Flooding and Overflow Mitigation Using Deep Reinforcement Learning Based on Koopman Operator of Urban Drainage Systems

Wenchong Tian, Zhenliang Liao, Zhiyu Zhang, Hao Wu, Kunlun Xin · Water Resources Research · 2022

[doi] urban-drainagereinforcement-learningkoopman-operatorflood-mitigationreal-time-controlsurrogate-modeling

Flooding and Overflow Mitigation Using Deep Reinforcement Learning Based on Koopman Operator of Urban Drainage Systems

Authors: Wenchong Tian, Zhenliang Liao, Zhiyu Zhang, Hao Wu, Kunlun Xin Year: 2022 Tags: urban-drainage-systems, reinforcement-learning, koopman-operator, surrogate-emulator, real-time-control, combined-sewer-overflow

TL;DR

A Koopman-operator-based emulator (DLEDMD) is trained on SWMM simulations and used as a drop-in replacement for SWMM during RL agent training for pump control in a combined sewer system. The approach achieves 79.67× higher data usage efficiency and faster training than SWMM-based RL, with similar flooding and CSO mitigation outcomes. Interpretability of the Koopman emulator is claimed to surpass black-box MLP emulators via its explicit linear structure.

First pass — the five C's

Category. Research prototype — new methodology applied to a single real-world case study.

Context. Urban drainage real-time control (RTC) subfield. Builds on: Mullapudi et al. (2020) and Saliba et al. (2020) — SWMM-based RL for UDS control (primary baseline); Li et al. (2017) — DLEDMD algorithm for Koopman approximation via deep learning; Lund et al. (2020) — linear surrogate model inside MPC for CSO mitigation; Korda & Mezić (2018) — Koopman operator theory applied to system control.

Correctness. Load-bearing assumptions: (a) a 4-variable aggregated state (CSO+flooding volume, stored volume, inflow, outflow) captures sufficient system dynamics for a 139-node network; (b) an emulator trained on Chicago-histogram synthetic rainfalls generalizes to real rainfall and to the RL sampling distribution; (c) on/off binary pump control is adequate for the operational task. All three are plausible but not formally verified in the paper.

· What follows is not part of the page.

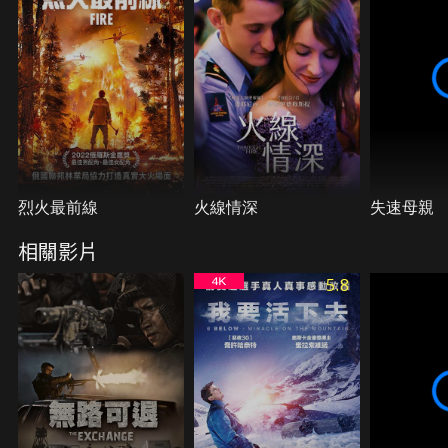
烈火最前線
火線情深
失速母親
相關影片
5.8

Contributions. - Koopman emulator (DLEDMD) for nonlinear UDS dynamics, achieving higher recursive-prediction NSE (0.931–0.994) than linear regression (0.072–0.961) and comparable to MLP, with an explicit linear structure enabling interpretability. - Emulator-based RL framework substituting SWMM with the Koopman emulator during training, yielding 79.67× higher data usage rate (DUR). - New DUR metric quantifying ratio of control-relevant state data to total environment output data during RL sampling. - Uncertainty analysis evaluating robustness to 50 Monte Carlo rainfall events and ±5% state input noise.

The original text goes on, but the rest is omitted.